Hiç abartmıyorum, 'Can Kırıkları'nı gözümü kırpmadan, nefes nefese
izledim. Bir olay bitmeden diğeri başladı, bir sürprizi hazmetmeden
diğeriyle şoke oldum. Ben ilk bölümünde bu kadar çok aksiyonun bir
araya geldiği başka bir dizi daha hatırlamıyorum.
İki genç kadını polis olmaya götüren yol, meğer yürek kanatan 'can
kırıkları' ile doluymuş. Dizi; memlekette kadın olmanın
zorluklarına vurgu yaparken, istismardan cinsel tacize, mobbing'den
sahte evliliklere ve aldatmalara kadar son derece geniş bir
perspektifte meseleyi masaya yatırıyor.
Bunu yaparken de sadece duyguların üzerinde tepinmeyip yerli
yerinde aksiyon sahneleriyle izleyiciyi ekrana bağlamayı
başarıyor.
Dizinin başarısında kalburüstü senaryosunun ve yaratıcı rejisinin
yanı sıra isabetli oyuncu tercihlerinin de katkısı büyük.
Hande Doğandemir'in 'Leyla' karakterini her bölümde büyüteceği
aşikar.

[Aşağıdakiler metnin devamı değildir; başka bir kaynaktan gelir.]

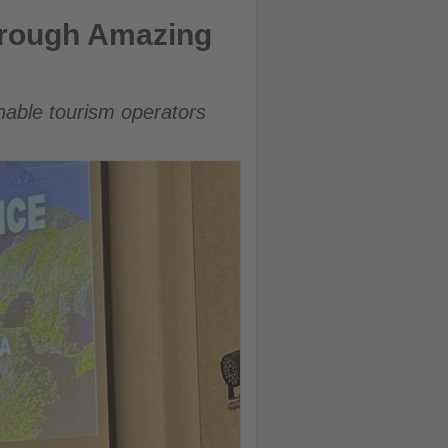
hrough Amazing
inable tourism operators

Seçkin Özdemir'e 'Başkomiser Aslan' karakteri çok
yakışmış.
Bana göre tüm yeteneğine rağmen henüz hak ettiği yeri bulamayan
Alican Yücesoy, 'Cihan Karadağ' karakterini tramplen olarak
kullanmaya aday. Yeni bölümlerde devreye bir de Özgür Çevik'in
gireceği düşünülürse, ortaya bir 'rüya takımı' çıkacak gibi. Ama
bana soracak olursanız, ilk bölümün yıldızı Funda Eryiğit oldu.
'Zeynep' için belli ki bu sezon çok mürekkep tüketeceğiz.
Dizinin sezona neden geç başladığını bilmiyorum.
Ama eğer Show TV'deki 'Çukur'dan iki hafta önce başlasaydı, seyirci
sayısını çoktan katlamıştı diye düşünüyorum.